Our data is so weird. Papias *may* refer to two Johns - but the evidence Eusebius uses to deduce this is weak and ambiguous. Surely, if Papias were more clear elsewhere, Eusebius would have cited that instead.
The John that Papias spoke of was termed “The Elder.” That matches the epitaph of the shorter Johannine epistles.
But whoever wrote the Johannine epistles wrote the Gospel of John.
Papias was definitely familiar with the Gospel of John, as he lists the precise ordering of the apostles that John gives. Papias probably also said something about the composition of John, as he did about the other gospels. So it’s odd that Eusebius did not preserve what Papias said about the composition of John, unless Charles Hill is right to hold that Eusebius did, in fact, record it - but covertly, using Papias as an unnamed source.
But it strongly seems that whoever wrote the apocalypse did not write the rest of the Johannine literature. But the rest of the Johannine literature is emphatic about eye-witness testimony.
Yet it looks like the teachings Papias was notorious for are based on the book of Revelation - namely, Papias’s chilaism.
So we have two pieces of data pulling in opposite directions: “The Elder” epitaph points Papias linking himself to the gospel and shorter letters. The chiliasm links Papias to the book of Revelation. But the book of Revelation and the other Johannine literature is hard to reconcile as the work of a single author.
Irenaeus, who was familiar with Papias’s book, believes that the author of the Johannine literature was the apostle John and has no hint of a two-John theory.
Justin Martyr is explicit that the apocalypse was written by the apostle John.
The Apocryphon of John, a gnostic work that predates Ireneaus, also attributes the book to the apostle John, explicitly the Son of Zebedee.
Further, I’m strongly moved by the idea that “elder” was a late usage term for the apostles: Papias explicitly calls his list of apostles “the elders” and then calls John “the elder,” seemingly linking John with the preceding apostolic group.
Some hold that the apostle John, son of Zebedee, came to hold sway in the Ephesian area but that Papias did not directly know him, but one of his disciples also known as John, who lived into the 2nd century. Others, like Bauckham, hold that Papias’ mentor was indeed a different John but was still a disciple of Jesus, who wrote the gospel of John.
So despite this massively confusing evidence, I’m still heavily inclined towards the single author view of the Johannine literature, perhaps with John aided by an amanuensis for some of the literature (the gospel and shorter epistles? The apocalypse alone?).

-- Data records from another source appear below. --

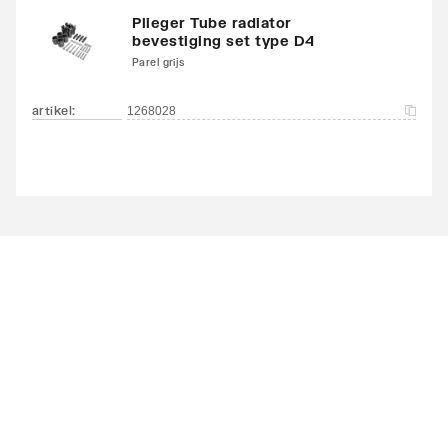
Plieger Tube radiator
bevestiging set type D4
Parel grijs
artikel
:
1268028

Charles Hill argues that Eusebius is covertly using Papias as a source in 3.24, and that this usage shows that there’s a second John - for if this is a Papias quote, then Papias is quoting the Elder, and the Elder is referring to John in the third person, so it must be a distinct John. – Why couldn’t it just be Papias writing instead of directly quoting the elder?
Two Hypotheses:
First: Eusebius’s theory. Two Johns. Elder John wrote the apocalypse and knew the apostle. The apostle wrote the gospels and Johannine letters. We have the Elder's testimony preserved in Papias via Eusebius 3.24 concerning the composition of the gospel by the apostle.
Second hypothesis: One John, author of all of the Johannine literature. Ireneaus seemed to think this.
Justin Martyr lived in Ephesus for a time and explicitly claimed that the apocalypse was written by John the apostle and seemed also to think that the gospel was written by the apostle John.
Third hypothesis: Bauckman’s. The apostle falls out of view and the gospel/Johannine epistles are instead composed by the Elder John, who was a disciple of Jesus and known to Papias.
The evidence for two Johns:
The monuments
The Dionysius stylistic argument
The Ambiguous Papias quote
Contra: Jerome claimed that the two monuments were just both dedicated to the single apostle.
Philipe of Side claims from a purported Papias fragment that John son of Zebedee was martyred “by Jews,” explicitly linking this to Jesus' prophecy concerning the two brothers James and John. So John died early, and couldn't have written the gospel.
Contra: John son of Zebedee certainly didn't die with John in 44 A.D., given that Paul mentions him as a pillar of the church circa 50 A.D.
And Philip of Sides also claims in the De Boor fragments that a person died as a martyr that certainly did not - namely, Pierius. Jerome is clear that Pierius didn’t die as a martyr despite the claim of Philip of Side.
Also, why wouldn’t Eusebius have mentioned this from Papias if he had it in front of him? Luke Stevens uses this to argue that Eusebius didn’t know Papias first hand, but that seems wrong, for Eusebius claims Papias as “extant.”